## [DESCRIPTION OF THE TASK]
Keep only the lines that hold the string "killing", filtering out the rest of the entries below.

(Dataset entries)
Segment Open
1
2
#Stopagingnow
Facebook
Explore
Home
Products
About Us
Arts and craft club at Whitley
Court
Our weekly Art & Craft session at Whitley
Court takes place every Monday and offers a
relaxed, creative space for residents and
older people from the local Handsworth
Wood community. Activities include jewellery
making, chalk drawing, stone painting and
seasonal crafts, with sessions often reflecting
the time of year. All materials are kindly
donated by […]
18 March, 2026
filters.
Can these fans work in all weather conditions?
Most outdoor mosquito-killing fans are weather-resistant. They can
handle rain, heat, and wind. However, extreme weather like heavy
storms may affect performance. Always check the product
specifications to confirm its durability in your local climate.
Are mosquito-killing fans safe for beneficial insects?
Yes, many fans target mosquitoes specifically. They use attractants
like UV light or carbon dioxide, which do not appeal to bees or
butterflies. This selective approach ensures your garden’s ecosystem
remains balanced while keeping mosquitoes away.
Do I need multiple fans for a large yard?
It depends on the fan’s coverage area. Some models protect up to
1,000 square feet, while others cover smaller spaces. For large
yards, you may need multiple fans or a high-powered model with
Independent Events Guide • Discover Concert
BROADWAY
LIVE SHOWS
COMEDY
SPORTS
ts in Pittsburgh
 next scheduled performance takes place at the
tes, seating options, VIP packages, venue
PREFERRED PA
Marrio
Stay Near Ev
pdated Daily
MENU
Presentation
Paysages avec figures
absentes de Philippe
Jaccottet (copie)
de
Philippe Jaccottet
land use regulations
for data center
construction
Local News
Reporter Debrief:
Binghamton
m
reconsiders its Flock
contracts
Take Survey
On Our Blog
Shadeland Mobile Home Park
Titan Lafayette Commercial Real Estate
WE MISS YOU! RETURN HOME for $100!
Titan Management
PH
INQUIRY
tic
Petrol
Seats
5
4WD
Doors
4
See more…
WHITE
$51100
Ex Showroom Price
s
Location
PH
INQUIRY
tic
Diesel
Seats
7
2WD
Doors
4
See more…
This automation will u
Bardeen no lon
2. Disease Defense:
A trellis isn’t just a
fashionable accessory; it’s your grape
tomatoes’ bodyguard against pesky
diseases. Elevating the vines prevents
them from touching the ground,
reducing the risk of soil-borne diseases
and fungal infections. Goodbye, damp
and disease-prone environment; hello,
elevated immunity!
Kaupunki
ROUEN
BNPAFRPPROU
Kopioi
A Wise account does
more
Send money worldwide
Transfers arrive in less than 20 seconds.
Segment Closed
## [EXERCISE OUTPUT]
Most outdoor mosquito-killing fans are weather-resistant. They can
Are mosquito-killing fans safe for beneficial insects?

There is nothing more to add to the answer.